De reservering van de gebruiksruimte voor de eigendomspercelen
13. Eiseres stelt dat verweerder ten onrechte geen reserveringsruimte heeft toegekend voor de percelen die zij in volledige eigendom heeft.
13.1.
De rechtbank stelt vast dat het verzoek om reservering betrekking heeft op één project en dat het project niet alleen ziet op percelen in eigendom van eiseres. Verweerder dient de aanvraag te beoordelen zoals die is ingediend. Het staat hem niet vrij deze op te delen in een deel van het project dat wel wordt toegekend en een deel dat niet wordt toegekend.

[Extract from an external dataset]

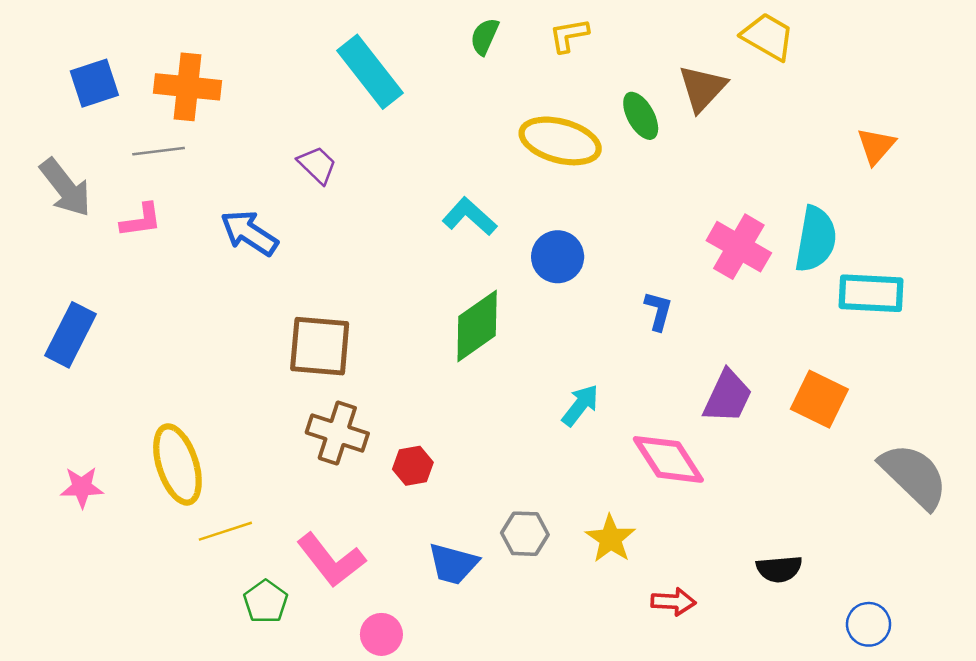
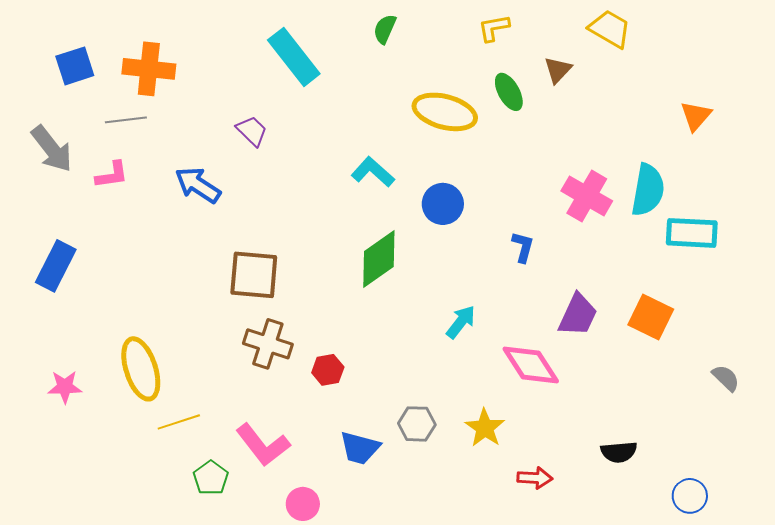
yellow L-shape: (569, 35) -> (494, 28), moved
brown triangle: (702, 88) -> (558, 70), size x0.7
gray semicircle: (914, 476) -> (726, 378), size x0.5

Verweerder heeft het verzoek dan ook terecht in zijn geheel bekeken en, nu het project ook betrekking heeft op percelen in eigendom van de gemeente Den Haag, in zijn geheel geweigerd.
Conclusie
14. Het beroep is ongegrond.
15. Voor een proceskostenveroordeling bestaat geen aanleiding.

Beslissing

De rechtbank verklaart het beroep ongegrond.
Deze uitspraak is gedaan door mr. D.A.J. Overdijk, voorzitter, en mr. C.T. Aalbers en mr. A.C. de Winter, leden, in aanwezigheid van mr. L.F.A. Bouwens-Bos, griffier. De uitspraak is uitgesproken in het openbaar op 19 augustus 2022.
griffier
voorzitter
Een afschrift van deze uitspraak is verzonden aan partijen op:

Bent u het niet eens met deze uitspraak?

Als u het niet eens bent met deze uitspraak, kunt u een brief sturen naar de Afdeling bestuursrechtspraak van de Raad van State waarin u uitlegt waarom u het er niet mee eens bent. Dit heet een beroepschrift. U moet dit beroepschrift indienen binnen 6 weken na de dag waarop deze uitspraak is verzonden. U ziet deze datum hierboven.